Part 63

6.4K 411 1.3K
                                    

Rintiik hujan membasahi jalanan saat seorang lelaki menggandeng masuk seorang wanita kedalam sebuah café. Bersamaan dengan keduanya melangkah kedalam café bergaya vintage eropa itu, hujan diluar turun semakin lebat. Lelaki itu tersenyum saat wanitanya menggosok telapak tangannya. Tanpa bicara, ia mengganggam tangan itu, menyalurkan kehangatan dari telapak tangannya ke telapak kekasihnya.

Lelaki itu tersenyum tipis saat menatap wajah kekasihnya yang pucat memerah.
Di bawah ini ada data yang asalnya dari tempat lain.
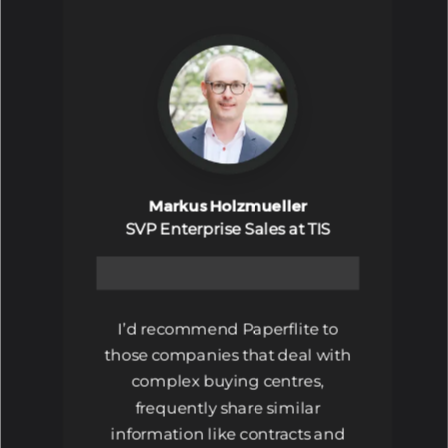
Markus Holzmueller
SVP Enterprise Sales at TIS
I’d recommend Paperflite to
those companies that deal with
complex buying centres,
frequently share similar
information like contracts and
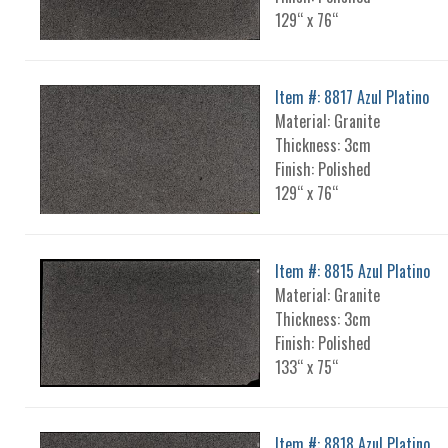
129“ x 76“
Item #: 8817 Azul Platino
Material: Granite
Thickness: 3cm
Finish: Polished
129“ x 76“
Item #: 8815 Azul Platino
Material: Granite
Thickness: 3cm
Finish: Polished
133“ x 75“
Item #: 8818 Azul Platino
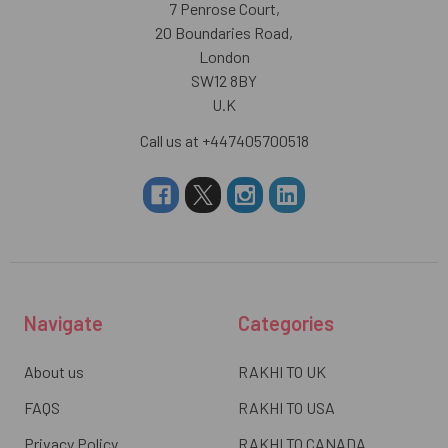
7 Penrose Court,
20 Boundaries Road,
London
SW12 8BY
U.K
Call us at +447405700518
Navigate
Categories
About us
RAKHI TO UK
FAQS
RAKHI TO USA
Privacy Policy
RAKHI TO CANADA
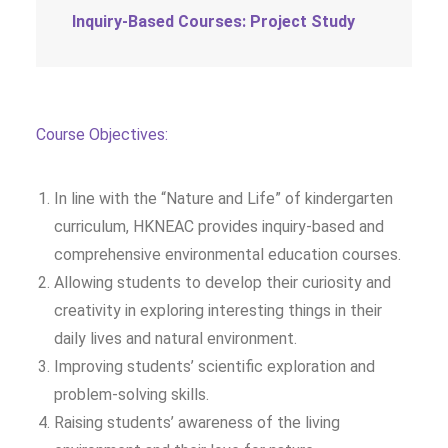
Inquiry-Based Courses: Project Study
Course Objectives:
In line with the “Nature and Life” of kindergarten
curriculum, HKNEAC provides inquiry-based and
comprehensive environmental education courses.
Allowing students to develop their curiosity and
creativity in exploring interesting things in their
daily lives and natural environment.
Improving students’ scientific exploration and
problem-solving skills.
Raising students’ awareness of the living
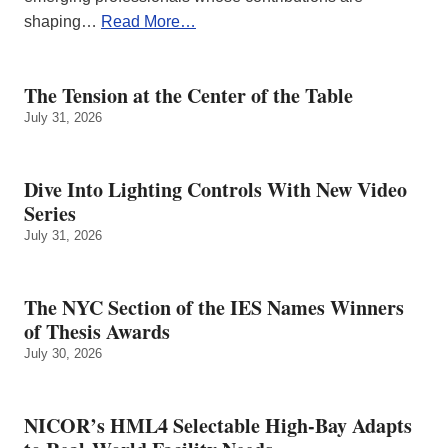
shaping…
Read More…
The Tension at the Center of the Table
July 31, 2026
Dive Into Lighting Controls With New Video
Series
July 31, 2026
The NYC Section of the IES Names Winners
of Thesis Awards
July 30, 2026
NICOR’s HML4 Selectable High-Bay Adapts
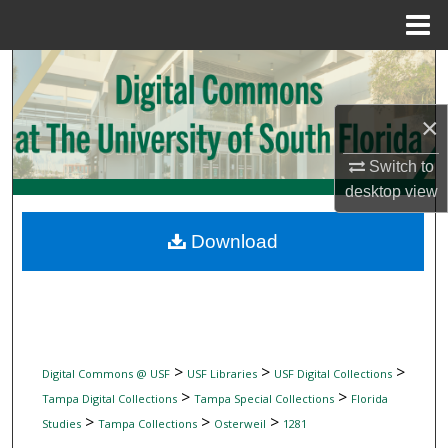
Menu
Home
Search
Browse Collections
×
Switch to
My Account
desktop
view
About
Download
Digital Commons Network™
>
>
>
Digital Commons @ USF
USF Libraries
USF Digital Collections
>
>
Tampa Digital Collections
Tampa Special Collections
Florida
>
>
>
Studies
Tampa Collections
Osterweil
1281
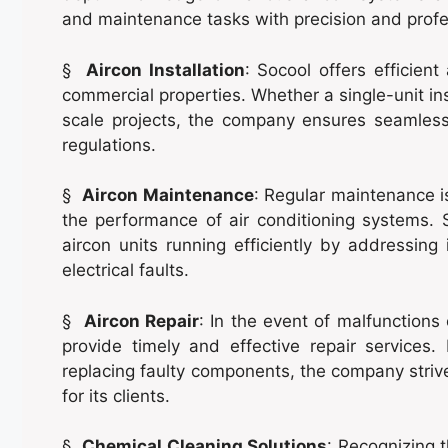
and maintenance tasks with precision and profe
§
Aircon Installation
: Socool offers efficient
commercial properties. Whether a single-unit in
scale projects, the company ensures seamless
regulations.
§
Aircon Maintenance
: Regular maintenance is
the performance of air conditioning systems. 
aircon units running efficiently by addressing 
electrical faults.
§
Aircon Repair
: In the event of malfunctions
provide timely and effective repair service
replacing faulty components, the company strive
for its clients.
§
Chemical Cleaning Solutions
: Recognizing 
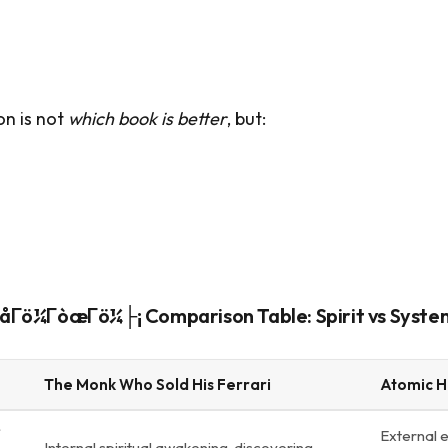
on is not
which book is better
, but:
ö¼ΓòæΓö¼├¡ Comparison Table: Spirit vs Syste
The Monk Who Sold His Ferrari
Atomic H
External 
Internal spiritual awakening, discovering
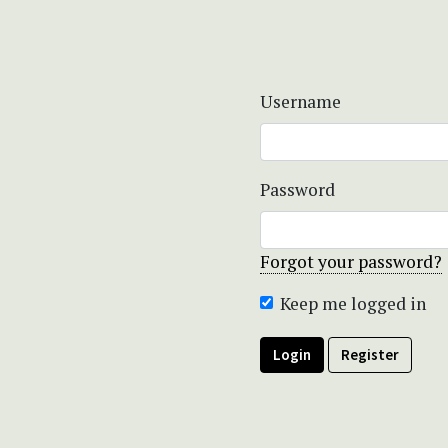
Username
Password
Forgot your password?
Keep me logged in
Login
Register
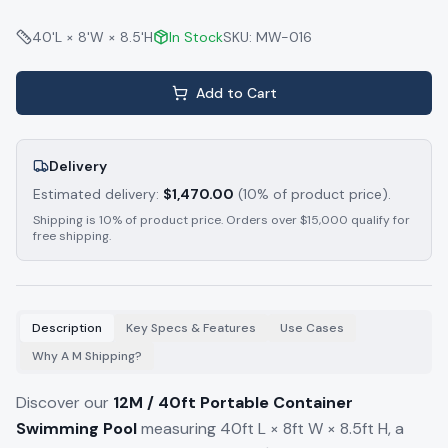
40'L × 8'W × 8.5'H
In Stock
SKU:
MW-016
Add to Cart
Delivery
Estimated delivery:
$
1,470.00
(10% of product price).
Shipping is 10% of product price. Orders over $15,000 qualify for
free shipping.
Description
Key Specs & Features
Use Cases
Why A M Shipping?
Discover our
12M / 40ft Portable Container
Swimming Pool
measuring 40ft L × 8ft W × 8.5ft H, a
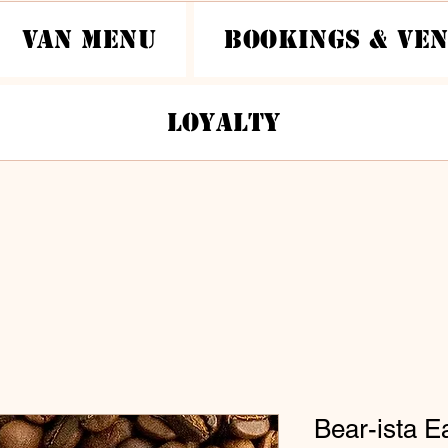
Van Menu
Bookings & Ve
Loyalty
Bear-ista E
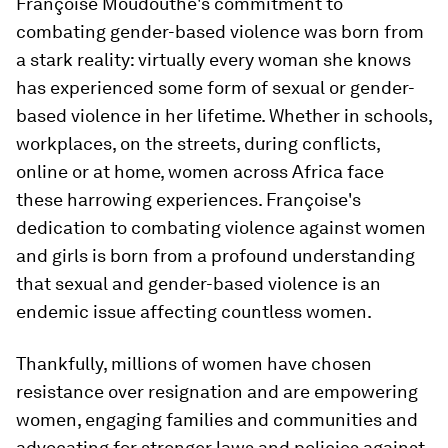
Françoise Moudouthe's commitment to
combating gender-based violence was born from
a stark reality: virtually every woman she knows
has experienced some form of sexual or gender-
based violence in her lifetime. Whether in schools,
workplaces, on the streets, during conflicts,
online or at home, women across Africa face
these harrowing experiences. Françoise's
dedication to combating violence against women
and girls is born from a profound understanding
that sexual and gender-based violence is an
endemic issue affecting countless women.
Thankfully, millions of women have chosen
resistance over resignation and are empowering
women, engaging families and communities and
advocating for stronger laws and policies against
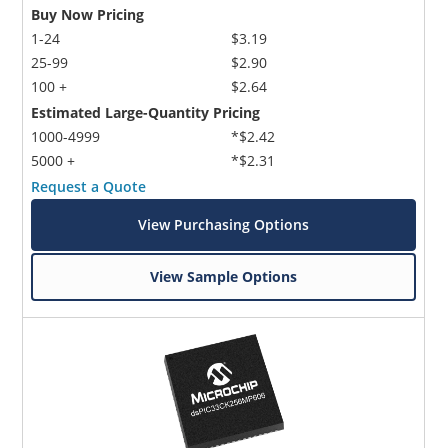
Buy Now Pricing
1-24
$3.19
25-99
$2.90
100 +
$2.64
Estimated Large-Quantity Pricing
1000-4999
*$2.42
5000 +
*$2.31
Request a Quote
View Purchasing Options
View Sample Options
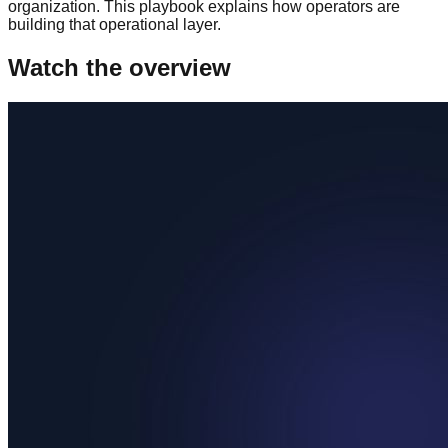
organization. This playbook explains how operators are
building that operational layer.
Watch the overview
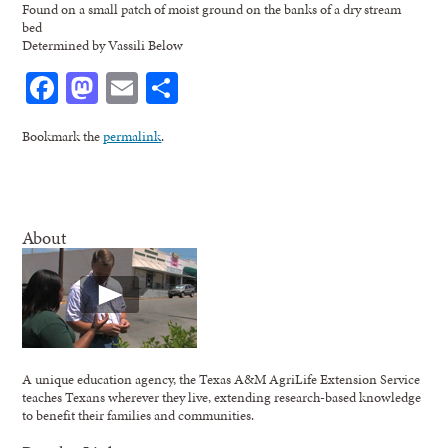
Found on a small patch of moist ground on the banks of a dry stream
bed
Determined by Vassili Below
Facebook
Mastodon
Email
Share
Bookmark the
permalink
.
About
A unique education agency, the Texas A&M AgriLife Extension Service
teaches Texans wherever they live, extending research-based knowledge
to benefit their families and communities.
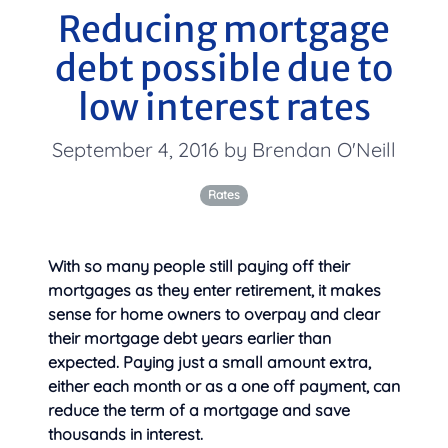
Reducing mortgage
debt possible due to
low interest rates
September 4, 2016 by Brendan O'Neill
Rates
With so many people still paying off their
mortgages as they enter retirement, it makes
sense for home owners to
overpay and clear
their mortgage debt years earlier than
expected. Paying just a small amount extra,
either each month or as a one off payment, can
reduce the term of a mortgage and save
thousands in interest.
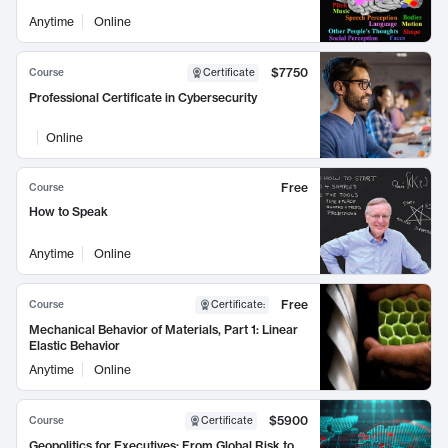
Anytime
Online
$7750
Course
Certificate
Professional Certificate in Cybersecurity
Online
Free
Course
How to Speak
Anytime
Online
Free
Course
Certificate
:
Mechanical Behavior of Materials, Part 1: Linear
Elastic Behavior
Anytime
Online
$5900
Course
Certificate
Geopolitics for Executives: From Global Risk to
Ia mengedarkan pandangannya, mencari kursi yang cocok untuk mereka berdua duduk menghabiskan waktu sembari menunggu hujan reda. Ia mengangguk saat wanitanya menunjuk kursi 2 orang di sudut. Tepat setelah keduanya duduk, seorang waiter dengan kemeja hitam menghampiri mejanya.

"Selamat sore, Miss Shania," sapa waiter jangkung itu yang langsung mengenali sosok Shania dan Bobby dengan sekali pandang. Ia tersenyum dan memberikan buku menu kepada sepasang kekasih itu dan mencatat pesanan mereka. Setelahnya, ia pamit untuk memberikan catatan pesanan keduanya langsung ke barista.

"Gimana kuliah kamu? Lancar kan?" tanya Bobby yang mengamati wajah Shania yang mulai kembali, tidak sepucat sebelumnya.

"Lancar kok. Kamu gimana, by? Jadi wisuda kapan?"

"Februari akhir, Nju. Kamu bisa dateng?" tanya Bobby. Sorot matanya menunjukkan harapan yang besar untuk peng-iya-an dari Shania. Ia menghela napas saat Shania diam merenung, "Tapi kalo enggak bisa gak apa kok,"

"Bukannya enggak bisa, by. Aku enggak tau bisa atau enggaknya. Januari aku udah mulai koas lagi soalnya," jelas Shania dengan cemberut, "Kamu sih. Udah ditawarin kan sama bos kamu mau kuliah di London, Singapur, atau Melbourne. Kenapa milih Melbourne sih? Kalo di London kan kita bisa ketemuan tiap weekend,"

"Dan aku bisa lebih mantau kamu, by,"

"Bukan gitu, Nju. Kamu tau kan kalo aku diharepin bisa masuk dan nguatin tim divisi keuangan perusahaan Pak Andreas? Aku masih asing sama perusahaan gede itu, Nju. Aku ngerasa berkewajiban buat ngenal lebih jauh perusahaan itu. Gak asal di kasih beasiswa terus masuk ke tim audit divisi keuangan," jelas Bobby dengan pelan. Ia tahu keinginan Shania dengan jelas, tetapi ia tidak bisa mengabaikan kewajibannya begitu saja, "Jangan sedih, Nju. Nanti program master aku usahain buat ke UK sekalian nemenin kamu,"

Shania menunduk. Ia berharap semua ucapan Bobby benar apa adanya. Ia mendongak saat mendengar suara gaduh dari tangga. Matanya menyipit saat suara tawa Gracia terdengar. Ia menatap tajam pada bule cantik yang berjalan mengikuti sang adik.

Beberapa hari lalu dirinya sudah bertemu dengan sahabat Gracia dan sepupu Shani itu, Luna Ricci. Walau di foto yang Gracia upload bule Italia itu terlihat konyol dan kekanak-kanakan, sosok Luna sebenarnya terhitung dewasa. Bagaimanapun, garis wajah dan suara wanita muda itu sangat dewasa.

"Loh, lo ngapain disini?" tanya Gracia setelah melihat kearahnya. Ia berjalan santai menuju meja yang ditempati Shania dan Bobby. Ia menarik kursi lain di dekat keduanya dan ikut bergabung dengan kakaknya, "Eh, Lun, kenalin nih, kakak gue. Kak, ini temen gue waktu di Swiss,"

"Luna,"

"Shania,"

"Lo ngapain liatin gue kaya gitu, kak?" tanya Gracia dengan aneh saat Bobby menatapnya dalam diam, "Jangan naksir gue. Gue dah punya,"

Shania dalam hati memuji bagaimana Gracia mengendalikan arah obrolan mereka. Walau cemburu, ia harus mengakui cara Luna menggoda Bobby dalam diam. Jika saja dirinya tidak mengetahui apabila Luna telah memiliki kekasih yang sedepartemen dengannya, mungkin ia akan melabrak selebgram satu ini. Untunglah dari pertemuannya dengan Luna beberapa waktu lalu ia bisa mengetahui dan mengira-ngira pembawaan sahabat adiknya ini.